Stored data entries

****

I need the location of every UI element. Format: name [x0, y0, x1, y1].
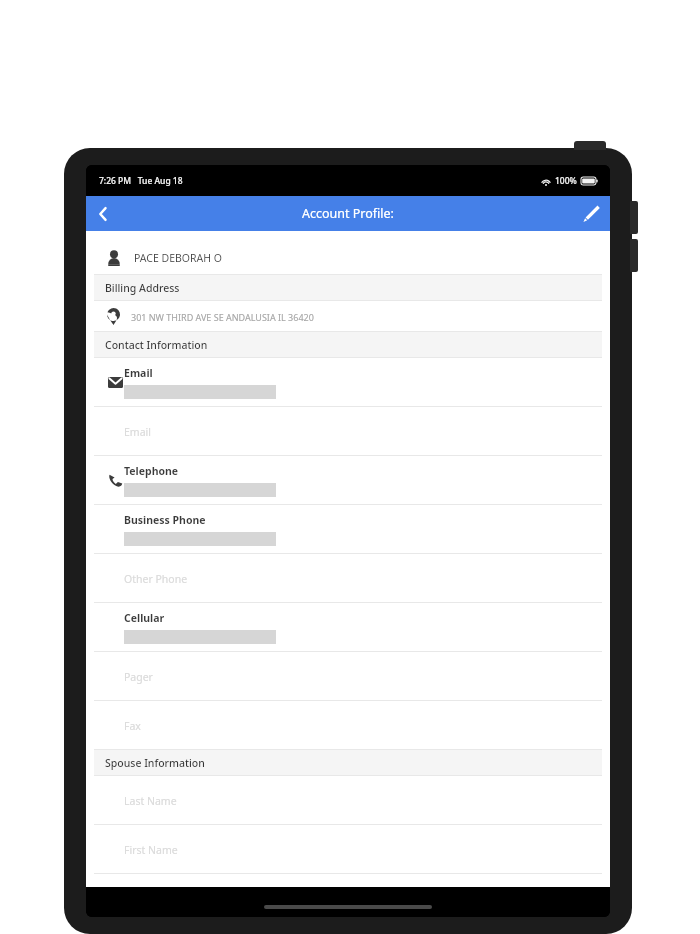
staticText: Account Profile: — [302, 205, 394, 222]
button[interactable]: PACE DEBORAH O — [94, 241, 602, 275]
staticText: 301 NW THIRD AVE SE ANDALUSIA IL 36420 — [131, 311, 314, 323]
staticText: Email — [124, 425, 151, 439]
button[interactable]: Back — [86, 197, 120, 231]
button[interactable]: Telephone — [94, 456, 602, 505]
staticText: Last Name — [124, 794, 177, 808]
button[interactable]: Email — [94, 358, 602, 407]
staticText: Business Phone — [124, 513, 206, 527]
staticText: Email — [124, 366, 153, 380]
staticText: 100% — [555, 175, 577, 187]
staticText: Pager — [124, 670, 153, 684]
button[interactable]: Pager — [94, 652, 602, 701]
staticText: 7:26 PM Tue Aug 18 — [99, 175, 183, 187]
button[interactable]: First Name — [94, 825, 602, 874]
button[interactable]: Last Name — [94, 776, 602, 825]
staticText: Telephone — [124, 464, 179, 478]
staticText: First Name — [124, 843, 178, 857]
staticText: Billing Address — [105, 281, 180, 295]
button[interactable]: Other Phone — [94, 554, 602, 603]
staticText: Other Phone — [124, 572, 188, 586]
button[interactable]: Cellular — [94, 603, 602, 652]
staticText: Cellular — [124, 611, 165, 625]
staticText: PACE DEBORAH O — [134, 251, 223, 265]
button[interactable]: 301 NW THIRD AVE SE ANDALUSIA IL 36420 — [94, 301, 602, 332]
button[interactable]: Business Phone — [94, 505, 602, 554]
staticText: Fax — [124, 719, 141, 733]
staticText: Spouse Information — [105, 756, 205, 770]
button[interactable]: Fax — [94, 701, 602, 750]
button[interactable]: Edit — [572, 196, 610, 231]
button[interactable]: Email — [94, 407, 602, 456]
staticText: Contact Information — [105, 338, 208, 352]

****

**Exercise goal:**
Looking at the records above, which lines contain "Email"? Copy those lines.

**Reply:**
staticText: Email — [124, 425, 151, 439]
button[interactable]: Email — [94, 358, 602, 407]
staticText: Email — [124, 366, 153, 380]
button[interactable]: Email — [94, 407, 602, 456]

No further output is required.